### [Supplied material]
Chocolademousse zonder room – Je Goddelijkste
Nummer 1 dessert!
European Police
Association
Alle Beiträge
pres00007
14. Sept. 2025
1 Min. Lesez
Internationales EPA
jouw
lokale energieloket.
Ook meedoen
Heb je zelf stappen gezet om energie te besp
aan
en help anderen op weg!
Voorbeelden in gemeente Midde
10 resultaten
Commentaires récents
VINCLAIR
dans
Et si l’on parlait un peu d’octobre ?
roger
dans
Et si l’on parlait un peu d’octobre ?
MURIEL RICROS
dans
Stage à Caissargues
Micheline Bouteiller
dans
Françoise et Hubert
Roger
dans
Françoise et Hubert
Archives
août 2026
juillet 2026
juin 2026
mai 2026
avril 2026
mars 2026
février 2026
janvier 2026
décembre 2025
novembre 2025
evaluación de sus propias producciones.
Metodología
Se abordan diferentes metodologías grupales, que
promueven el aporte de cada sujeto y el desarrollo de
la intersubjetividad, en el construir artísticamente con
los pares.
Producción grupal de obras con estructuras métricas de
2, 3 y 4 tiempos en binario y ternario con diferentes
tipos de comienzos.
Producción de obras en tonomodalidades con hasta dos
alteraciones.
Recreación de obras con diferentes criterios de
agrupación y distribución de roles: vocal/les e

### [How to complete this task]
The expected answer is the lines from the one containing "Association" through the end of the material, reproduced exactly with both ends kept.

### [Output for this exercise]
Association
Alle Beiträge
pres00007
14. Sept. 2025
1 Min. Lesez
Internationales EPA
jouw
lokale energieloket.
Ook meedoen
Heb je zelf stappen gezet om energie te besp
aan
en help anderen op weg!
Voorbeelden in gemeente Midde
10 resultaten
Commentaires récents
VINCLAIR
dans
Et si l’on parlait un peu d’octobre ?
roger
dans
Et si l’on parlait un peu d’octobre ?
MURIEL RICROS
dans
Stage à Caissargues
Micheline Bouteiller
dans
Françoise et Hubert
Roger
dans
Françoise et Hubert
Archives
août 2026
juillet 2026
juin 2026
mai 2026
avril 2026
mars 2026
février 2026
janvier 2026
décembre 2025
novembre 2025
evaluación de sus propias producciones.
Metodología
Se abordan diferentes metodologías grupales, que
promueven el aporte de cada sujeto y el desarrollo de
la intersubjetividad, en el construir artísticamente con
los pares.
Producción grupal de obras con estructuras métricas de
2, 3 y 4 tiempos en binario y ternario con diferentes
tipos de comienzos.
Producción de obras en tonomodalidades con hasta dos
alteraciones.
Recreación de obras con diferentes criterios de
agrupación y distribución de roles: vocal/les e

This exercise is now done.